Chivalry and feminism can coexist


Kernel Opinion SIG

Kellsie Kennedy

Feminism has an active presence on UK’s campus and is an increasing topic of discussion in our country. With new waves of female rights battles, female politicians and wage disputes, let’s talk about chivalry, a practice that, like feminism, is often misunderstood. 

As a self-proclaimed feminist and woman, people often ask me how I feel about chivalry. When I think of chivalry, I think of pulled-out chairs and opened doors. I think of paid dinners and walking on the inside of the sidewalk. Some of these seem outdated even without analysis. People no longer chuck dirty water and empty their bed pans on the street, so why should it matter where a woman stands on the sidewalk?

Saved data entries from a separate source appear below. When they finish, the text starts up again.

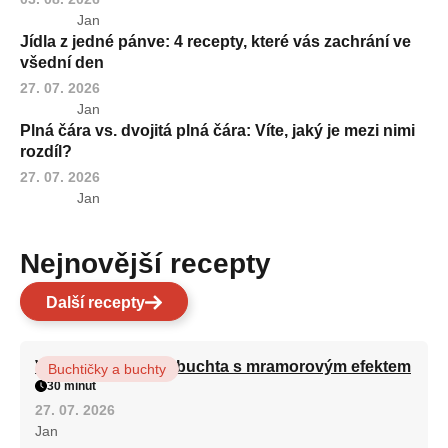
Jan
Jídla z jedné pánve: 4 recepty, které vás zachrání ve
všední den
27. 07. 2026
Jan
Plná čára vs. dvojitá plná čára: Víte, jaký je mezi nimi
rozdíl?
27. 07. 2026
Jan
Nejnovější recepty
Další recepty
Vláčná olejová litá buchta s mramorovým efektem
Buchtičky a buchty
30 minut
27. 07. 2026
Jan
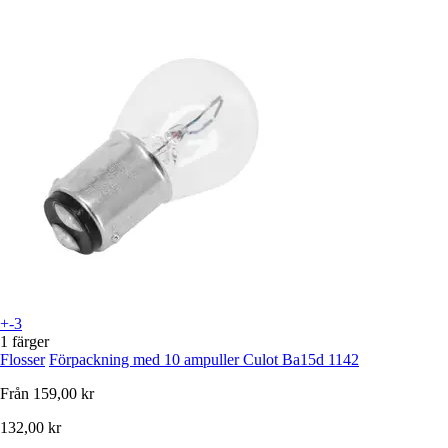
+-3
1 färger
Flosser
Förpackning med 10 ampuller Culot Ba15d 1142
Från
159,00 kr
132,00 kr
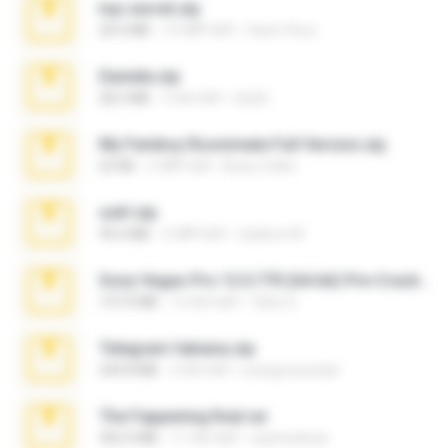
top secret.zip
20.6 MB
10 महीने पहले
Vasni Vhuo
Daniela.zip
28.2 MB
3 साल पहले
ela26
My Femboy Roommate Full Version.zip
62 KB
5 महीने पहले
Beau Collier
ouh!.zip
95.6 MB
2 महीने पहले
vladimir M.
Sony Vegas Pro 12.0.770 (64-bit) Pre-Cracked.zip
137.0 MB
12 साल पहले
Tales S.
Telegram fabiana.zip
244.8 MB
4 साल पहले
yrangravanatal
The Fappening final.rar
302.4 MB
11 साल पहले
raulmedinax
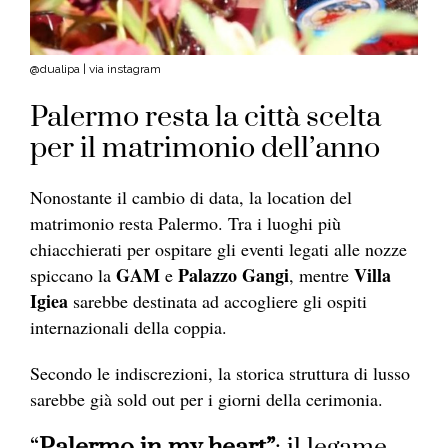
@dualipa | via instagram
Palermo resta la città scelta
per il matrimonio dell’anno
Nonostante il cambio di data, la location del
matrimonio resta Palermo. Tra i luoghi più
chiacchierati per ospitare gli eventi legati alle nozze
GAM
Palazzo Gangi
Villa
spiccano la
e
, mentre
Igiea
sarebbe destinata ad accogliere gli ospiti
internazionali della coppia.
Secondo le indiscrezioni, la storica struttura di lusso
sarebbe già sold out per i giorni della cerimonia.
“
Palermo in my heart”
: il legame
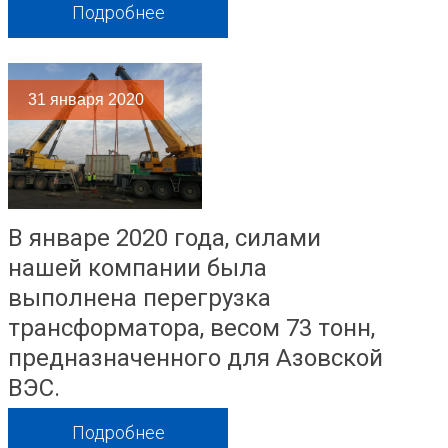
Подробнее
31
января 2020
В январе 2020 года, силами
нашей компании была
выполнена перегрузка
трансформатора, весом 73 тонн,
предназначенного для Азовской
ВЭС.
Подробнее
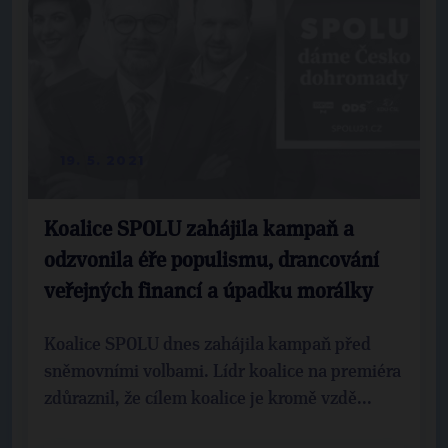
19. 5. 2021
Koalice SPOLU zahájila kampaň a
odzvonila éře populismu, drancování
veřejných financí a úpadku morálky
Koalice SPOLU dnes zahájila kampaň před
sněmovními volbami. Lídr koalice na premiéra
zdůraznil, že cílem koalice je kromě vzdě...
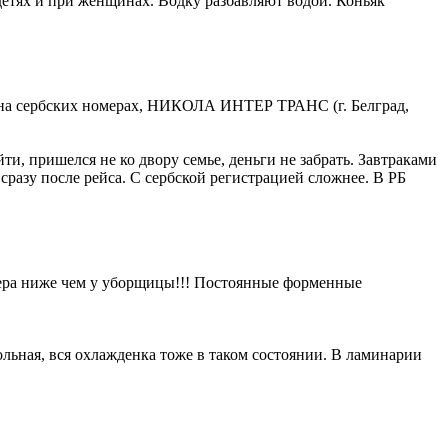
 детях и при женщинах. Водку разбавляют водой. Коньяк
 на сербских номерах, НИКОЛА ИНТЕР ТРАНС (г. Белград,
ти, пришелся не ко двору семье, деньги не забрать. Завтраками
 сразу после рейса. С сербской регистрацией сложнее. В РБ
лтера ниже чем у уборщицы!!! Постоянные форменные
больная, вся охлажденка тоже в таком состоянии. В ламинарии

I like going on dates where I get to sit back and keep my credit card in my wallet. I also like paying for dinner. I like when a door is opened for me, and I like rushing ahead and getting the door for others. It is a matter of whether or not my hands are full and the nearness of my pay day rather than my gender.

Adler Hulsey, a senior environmental sustainability major at UK, said he learned about chivalry from his mother, who is “a very strong and powerful woman.”

“I knew she could open doors for herself…” he said. “Chivalry wasn’t about me helping a weak woman, it was about me respecting and being polite to others.”

Adler also added that he believes chivalry can coexist and “even thrive” together.

“Because chivalry is rooted in respect, it means a chivalrous person will stand by and support others. It doesn’t think less of people, and it wants them to be respected and treated equally,” he said. “Chivalry wants justice, no matter who the person is, no matter their political stance and no matter what they’ve done.”

Today’s chivalry should just be the idea that people should do nice things for others. Some may think of this as a “random act of kindness.”

Some people think chivalry should be absolved in the face of feminism. True feminism, the idea that men and women should be treated equally, would not recommend being less kind by not acting in this way. The faults with chivalry are not those of men. Rather, women should raise themselves to return those kindnesses to others. Why should chivalry even be a matter of gender? It makes much more sense to display these kindnesses to all people regardless of gender.